- _Material for this task_
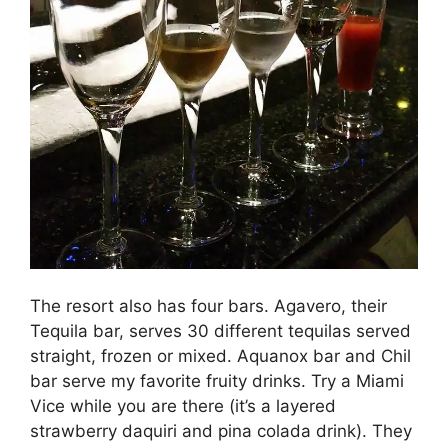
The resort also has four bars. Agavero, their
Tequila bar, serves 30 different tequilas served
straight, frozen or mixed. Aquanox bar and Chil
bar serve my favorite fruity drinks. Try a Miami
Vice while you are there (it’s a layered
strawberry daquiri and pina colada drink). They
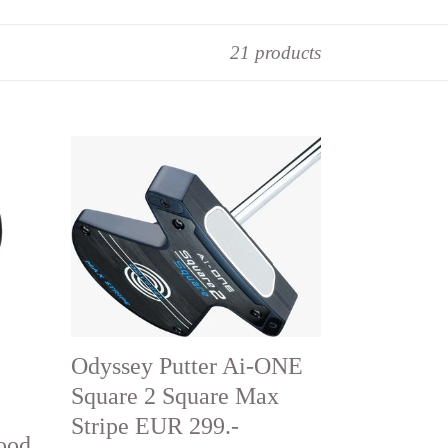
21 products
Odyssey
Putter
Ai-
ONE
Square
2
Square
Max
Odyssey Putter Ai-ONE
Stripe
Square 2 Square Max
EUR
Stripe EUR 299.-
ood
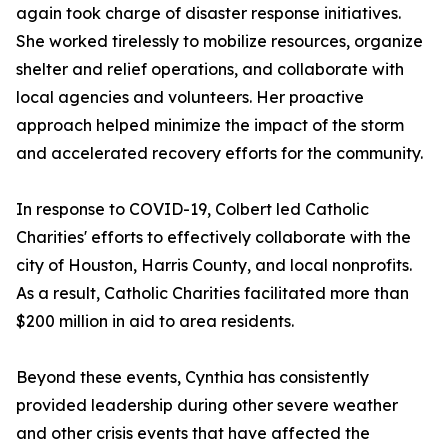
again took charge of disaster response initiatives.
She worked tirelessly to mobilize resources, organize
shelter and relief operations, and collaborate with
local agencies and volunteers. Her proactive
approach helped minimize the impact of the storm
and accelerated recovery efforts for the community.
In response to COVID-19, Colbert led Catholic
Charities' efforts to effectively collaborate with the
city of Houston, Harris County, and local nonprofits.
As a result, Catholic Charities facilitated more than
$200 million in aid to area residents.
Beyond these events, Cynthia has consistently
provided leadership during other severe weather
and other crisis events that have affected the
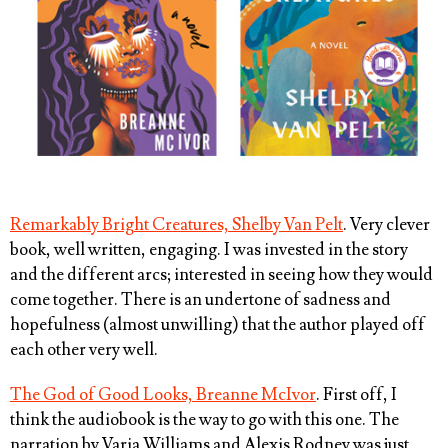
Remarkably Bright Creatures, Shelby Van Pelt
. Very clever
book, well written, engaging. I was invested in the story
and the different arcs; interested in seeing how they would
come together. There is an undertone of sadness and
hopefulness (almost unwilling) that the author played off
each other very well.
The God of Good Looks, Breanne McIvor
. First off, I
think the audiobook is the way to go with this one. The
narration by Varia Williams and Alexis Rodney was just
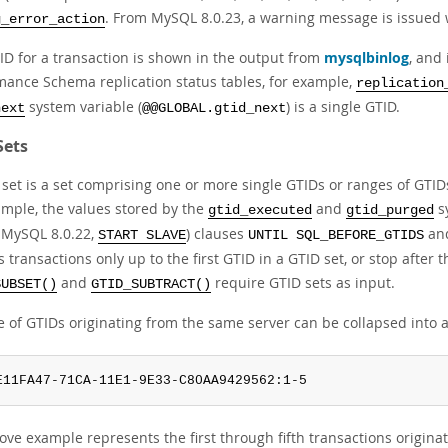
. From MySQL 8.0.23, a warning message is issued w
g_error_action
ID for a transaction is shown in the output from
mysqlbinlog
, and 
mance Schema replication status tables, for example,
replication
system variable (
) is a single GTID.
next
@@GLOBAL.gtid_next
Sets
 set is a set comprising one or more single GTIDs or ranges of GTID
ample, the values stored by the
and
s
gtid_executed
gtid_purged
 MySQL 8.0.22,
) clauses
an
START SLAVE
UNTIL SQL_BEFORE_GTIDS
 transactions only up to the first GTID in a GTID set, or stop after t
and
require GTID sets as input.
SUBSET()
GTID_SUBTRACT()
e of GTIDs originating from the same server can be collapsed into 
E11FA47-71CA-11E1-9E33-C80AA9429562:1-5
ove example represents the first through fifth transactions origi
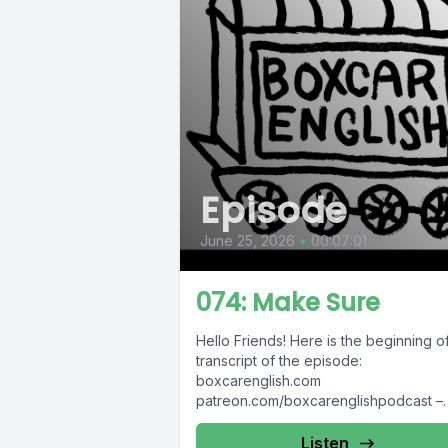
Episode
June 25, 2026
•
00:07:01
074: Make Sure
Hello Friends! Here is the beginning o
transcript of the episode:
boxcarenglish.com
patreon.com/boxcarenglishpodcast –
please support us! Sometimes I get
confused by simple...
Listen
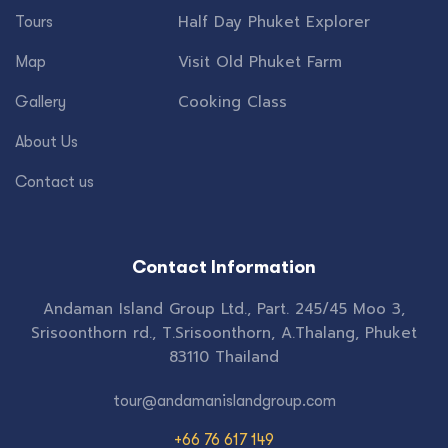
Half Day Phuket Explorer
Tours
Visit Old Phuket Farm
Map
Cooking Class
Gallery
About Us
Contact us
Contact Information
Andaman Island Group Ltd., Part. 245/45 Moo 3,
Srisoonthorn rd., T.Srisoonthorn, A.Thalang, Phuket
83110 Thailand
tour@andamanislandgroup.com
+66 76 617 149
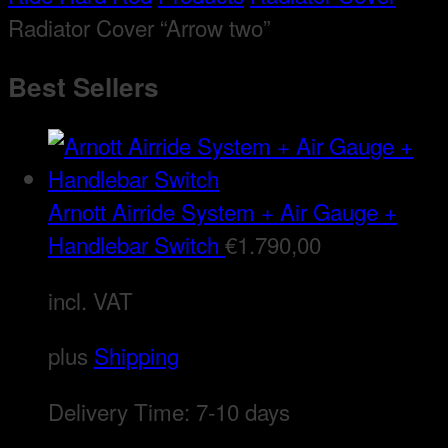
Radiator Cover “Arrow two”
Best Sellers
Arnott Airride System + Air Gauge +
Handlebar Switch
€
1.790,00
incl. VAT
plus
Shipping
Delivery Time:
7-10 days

- _What is needed_
Repeat, exactly and only, the lines from the one containing "074: Make Sure" through the final line of the data, both ends included, leaving out any picture.

- _Written reply_
074: Make Sure
Hello Friends! Here is the beginning o
transcript of the episode:
boxcarenglish.com
patreon.com/boxcarenglishpodcast –
please support us! Sometimes I get
confused by simple...
Listen
Half Day Phuket Explorer
Tours
Visit Old Phuket Farm
Map
Cooking Class
Gallery
About Us
Contact us
Contact Information
Andaman Island Group Ltd., Part. 245/45 Moo 3,
Srisoonthorn rd., T.Srisoonthorn, A.Thalang, Phuket
83110 Thailand
tour@andamanislandgroup.com
+66 76 617 149
Radiator Cover “Arrow two”
Best Sellers
Arnott Airride System + Air Gauge +
Handlebar Switch
€
1.790,00
incl. VAT
plus
Shipping
Delivery Time:
7-10 days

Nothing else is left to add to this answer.